Competitor and friend, Lorenzo Head Football Coach Brian Sepkowitz, says Hoover was tough on his athletes, but only because he cared so much about them.
“He was just this is the way I am and this is the way it’s going to be and I respected him for it. There’s not enough people that are real and he was 100% real,” Sepkowitz said.
Hoover’s friend of more than 10 years and Loop Head Football Coach, Bear Chesley, says Hoover took that competitive mindset into his history classroom, pushing students to be the best.
“I really admired the relationship he had with his kids, ‘cause he could really connect with a 12-year-old kid or an 18-year-old kid and they loved playing for him,” Chesley said.
Chesley says Hoover’s heart for his family and friends came before his passion for 6-man football. His friend and assistant coach at Anton, Josh Hinojosa, says coaching brought Hoover to the love of his life, his wife Christina. He says he was a proud ‘girl dad’ of four daughters.
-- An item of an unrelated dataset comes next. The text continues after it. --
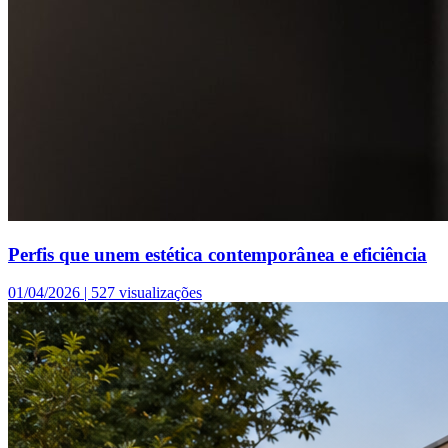
Perfis que unem estética contemporânea e eficiência
01/04/2026 |
527 visualizações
“He couldn’t talk enough about them. They were everything. You can have a great season, but then Emma Grace would be at the t-ball game and have like a base hit to win the game or something and that was going to trump someone scoring a touchdown on Friday night just because, I mean that’s daddy’s little girl that did it,” Hinojosa said.
In the middle of balancing his passion and heart, Hoover never lost his vision. Last year, he was voted to the board of directors for the 6-man Coaches Association, wanting to be a part of the future of the game. Chesley says he instilled that same future-oriented mindset in his athletes.
“He did everything he could to try and get those kids to go do something at the second level, whether it be playing college ball somewhere, whether it be just going to college or going and doing something, finding a career, finding a trade. He was always really big on making sure that they made that next step because he cared so much about them,” Chesley said.
For Hoover’s former or current players, Sepkowitz says his job is not done.
“They know the things that he would say, and they have to hear those things in their heart now, and they have to say it to each other now and they have to carry that into the future and keep that dog mentality. But they have to know there’s no way they could ever understand the depth of how proud he was of them,” Sepkowitz said. “Their job’s not done with him not being here and he I feel he would want me to tell them that. And you can be sad, but you can’t give up and, Hoover would never allow you to give up.”
Hinojosa wants to thank all of the people across West Texas who’ve reached out to provide comforting words or support for Hoover’s family. Donation buckets for his family will be passed out at the games in Smyer on Tuesday and at the Whitharral vs. Klondike area football game Friday. There’s also a GoFundMe set up for his family.